Whisky Cask Aged beer

pic by Jesse @Beerandnosh.com

pic by Jesse @Beerandnosh.com - Drakes Imperial Stout

The fashion, taste, interest call it what you will has been progressing this way for some time now.

Started really by Todd Ashman of the Flossmoor brewery, in Flossmoor, Illinois, now of 50/50 brewery in Truckee, California – on a professional basis, having observed homebrewers fermenting their beers in bourbon barrels – a subject that I recently bridged with him when I was in his company.   His early adoption of this technique blazed a trail for a unique style of beer, centred around the region between Detroit and Chicago – noted brewers such as Kuhnenn, Three Floyds, and Bells are keen proponents of this technique.     Sometimes you will see the beer barrel aged for a limited release project – or in somecases blended back into beer to accent everyday releases.   This technique is also starting to emerge in the beer mecca that is Belgium – the Struise brouwers have taken their very impressive Black Albert, and aged it in a Four Roses Bourbon barrel- called Cuvee Delphine – a quick look at beer rating sites like  Ratebeer and their top 50 will give you an insight into just how influencial this has been on many breweries.

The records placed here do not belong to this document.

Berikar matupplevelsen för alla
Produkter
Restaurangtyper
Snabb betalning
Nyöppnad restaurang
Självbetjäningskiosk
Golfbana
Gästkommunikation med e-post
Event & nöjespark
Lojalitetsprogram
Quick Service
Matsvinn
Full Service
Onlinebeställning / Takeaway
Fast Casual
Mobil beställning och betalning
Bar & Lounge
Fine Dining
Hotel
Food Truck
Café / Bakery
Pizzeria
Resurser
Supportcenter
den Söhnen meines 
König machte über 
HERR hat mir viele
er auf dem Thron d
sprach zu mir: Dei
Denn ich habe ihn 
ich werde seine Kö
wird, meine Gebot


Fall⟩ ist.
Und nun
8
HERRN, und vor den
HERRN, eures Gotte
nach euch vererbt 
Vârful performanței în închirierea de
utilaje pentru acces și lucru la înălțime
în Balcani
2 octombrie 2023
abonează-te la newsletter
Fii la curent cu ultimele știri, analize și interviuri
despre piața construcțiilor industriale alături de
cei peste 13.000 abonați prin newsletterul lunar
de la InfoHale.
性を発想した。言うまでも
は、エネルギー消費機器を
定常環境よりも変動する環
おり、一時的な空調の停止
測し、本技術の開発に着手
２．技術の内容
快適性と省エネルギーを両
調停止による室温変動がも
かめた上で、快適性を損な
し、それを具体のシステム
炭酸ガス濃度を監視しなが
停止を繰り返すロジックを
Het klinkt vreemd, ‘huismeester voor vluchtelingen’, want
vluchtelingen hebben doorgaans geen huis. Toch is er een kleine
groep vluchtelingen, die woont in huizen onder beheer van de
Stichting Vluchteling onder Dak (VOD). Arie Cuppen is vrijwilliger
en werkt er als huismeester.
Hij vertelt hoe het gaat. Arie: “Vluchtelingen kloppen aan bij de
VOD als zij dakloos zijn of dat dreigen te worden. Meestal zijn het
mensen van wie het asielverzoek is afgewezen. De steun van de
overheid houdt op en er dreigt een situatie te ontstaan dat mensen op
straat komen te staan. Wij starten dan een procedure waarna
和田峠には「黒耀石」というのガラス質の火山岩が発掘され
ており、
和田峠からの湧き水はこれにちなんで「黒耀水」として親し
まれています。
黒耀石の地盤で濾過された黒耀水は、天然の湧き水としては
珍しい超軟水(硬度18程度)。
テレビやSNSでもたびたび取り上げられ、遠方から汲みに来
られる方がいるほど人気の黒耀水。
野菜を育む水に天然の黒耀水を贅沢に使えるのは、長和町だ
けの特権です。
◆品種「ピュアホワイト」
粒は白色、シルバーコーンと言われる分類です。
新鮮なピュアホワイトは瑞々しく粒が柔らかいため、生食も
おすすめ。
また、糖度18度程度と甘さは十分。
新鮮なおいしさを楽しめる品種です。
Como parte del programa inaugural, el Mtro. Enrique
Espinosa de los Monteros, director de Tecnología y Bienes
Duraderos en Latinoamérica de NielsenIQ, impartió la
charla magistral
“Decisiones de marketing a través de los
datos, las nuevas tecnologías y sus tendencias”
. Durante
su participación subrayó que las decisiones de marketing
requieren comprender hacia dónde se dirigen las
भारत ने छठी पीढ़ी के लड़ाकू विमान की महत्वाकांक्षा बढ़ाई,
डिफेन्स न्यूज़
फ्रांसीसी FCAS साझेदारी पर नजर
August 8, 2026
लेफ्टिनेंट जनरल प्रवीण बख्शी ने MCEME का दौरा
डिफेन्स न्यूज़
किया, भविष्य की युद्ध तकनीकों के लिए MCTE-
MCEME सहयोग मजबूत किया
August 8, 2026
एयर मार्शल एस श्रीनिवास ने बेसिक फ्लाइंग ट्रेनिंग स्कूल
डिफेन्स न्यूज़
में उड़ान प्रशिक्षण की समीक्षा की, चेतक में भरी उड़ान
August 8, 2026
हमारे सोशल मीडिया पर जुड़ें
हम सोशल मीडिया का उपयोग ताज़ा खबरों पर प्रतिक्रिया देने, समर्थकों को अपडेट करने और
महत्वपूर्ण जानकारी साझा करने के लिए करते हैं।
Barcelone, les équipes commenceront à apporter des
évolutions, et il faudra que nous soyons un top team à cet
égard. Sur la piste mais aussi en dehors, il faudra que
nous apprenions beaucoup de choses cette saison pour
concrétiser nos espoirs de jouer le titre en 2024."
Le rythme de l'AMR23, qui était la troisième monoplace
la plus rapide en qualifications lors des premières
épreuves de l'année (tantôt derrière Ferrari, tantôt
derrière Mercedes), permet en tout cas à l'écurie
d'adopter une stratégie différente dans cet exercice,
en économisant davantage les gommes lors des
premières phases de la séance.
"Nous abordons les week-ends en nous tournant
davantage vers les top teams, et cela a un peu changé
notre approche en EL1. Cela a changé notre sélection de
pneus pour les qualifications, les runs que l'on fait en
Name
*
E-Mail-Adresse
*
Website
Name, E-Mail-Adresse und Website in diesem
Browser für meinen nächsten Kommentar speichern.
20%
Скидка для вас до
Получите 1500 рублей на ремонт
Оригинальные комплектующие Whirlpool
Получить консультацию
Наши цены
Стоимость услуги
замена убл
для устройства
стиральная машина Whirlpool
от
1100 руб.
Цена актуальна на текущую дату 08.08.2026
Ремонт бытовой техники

Breweries in the UK have been slowly adopting, where as the midwest in the US has the proximity to a source of very expensive barrels – the UK brewer has had to turn to Scotland for similar materials.    Typically the beers tend to be big dark, imperial stouts, those with enough body and strength to carry the concentrated flavour notes rather than swamping them.   To mind one of the early adopters were the now highly regarded Thornbridge Brewery,  others have brought barrel aged beers out – Lovibonds of Henley and Gadds or Ramsgate, and I am sure you’ll have heard of the Paradox beers from BrewDog.    There is a close sense of origin between the Thornbridge Brewery and BrewDog – one of the brewers of Brewdog is once of Thornbridge.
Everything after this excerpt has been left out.